Penché vers une rose, j'ai presque mis mon nez à l'intérieur pour sentir la douceur des pétales rouges sur ma peau. Je pose mes doigts autour de la tige pour capturer entre mes mains la fleur, mais cela me fait piquer la paume de la peau. Je serre le poing en retirant ma main.
— Tu as entendu ce qui se dit pour les gens de dehors ?
Je tends l'oreille en fixant la fleur rouge. Je perçois la voix de mon garde journalier qui est resté en retrait pour me laisser gambader entre les plantes sans se forcer à m'accompagner.

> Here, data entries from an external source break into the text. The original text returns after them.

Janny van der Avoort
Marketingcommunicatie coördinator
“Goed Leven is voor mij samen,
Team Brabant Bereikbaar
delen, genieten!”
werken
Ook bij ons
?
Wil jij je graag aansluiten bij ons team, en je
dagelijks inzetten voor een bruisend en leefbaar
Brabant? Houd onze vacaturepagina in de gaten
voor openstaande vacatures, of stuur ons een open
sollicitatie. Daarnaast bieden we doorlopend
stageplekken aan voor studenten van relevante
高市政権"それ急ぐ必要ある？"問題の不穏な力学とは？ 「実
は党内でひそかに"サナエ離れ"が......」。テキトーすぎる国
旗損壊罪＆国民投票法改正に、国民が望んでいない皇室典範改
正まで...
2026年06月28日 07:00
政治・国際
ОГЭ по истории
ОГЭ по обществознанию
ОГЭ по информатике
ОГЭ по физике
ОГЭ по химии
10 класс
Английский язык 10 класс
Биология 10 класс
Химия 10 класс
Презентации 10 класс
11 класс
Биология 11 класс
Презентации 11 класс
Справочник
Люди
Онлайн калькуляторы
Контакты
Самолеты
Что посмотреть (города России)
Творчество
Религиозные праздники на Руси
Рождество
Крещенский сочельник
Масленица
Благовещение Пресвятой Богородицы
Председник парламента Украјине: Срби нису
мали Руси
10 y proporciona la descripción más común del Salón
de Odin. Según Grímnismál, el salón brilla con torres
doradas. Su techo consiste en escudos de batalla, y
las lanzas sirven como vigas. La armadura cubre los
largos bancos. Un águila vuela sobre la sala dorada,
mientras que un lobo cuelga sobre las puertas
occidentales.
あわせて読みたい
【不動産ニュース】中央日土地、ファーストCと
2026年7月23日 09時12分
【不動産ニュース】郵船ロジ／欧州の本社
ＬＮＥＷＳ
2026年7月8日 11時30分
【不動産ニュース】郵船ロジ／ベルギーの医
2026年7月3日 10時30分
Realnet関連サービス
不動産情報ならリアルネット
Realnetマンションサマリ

— Quoi ? Qu'ils essayent encore de se rebeller en réclamant une vie à l'intérieur des murs ? Rien de nouveau, si ce n'est que ça.
Que ça.
Je me demande combien de personnes n'ont pas eu la chance d'être à l'abri. Même si j'ai tout oublié de la vie là-bas, je devine bien que la misère les embrasse chaque jour.
— Non, ça ils le font tous les mois. Récemment le groupe de nuit y est allé faire une expédition et pour une fois, ils n'ont presque rien eu à faire.
— Comment ça ?
— Ils sont quasiment tous partis vers le sud.
J'ouvre ma main, du sang sort par gouttelettes.
L'épine m'a coupé.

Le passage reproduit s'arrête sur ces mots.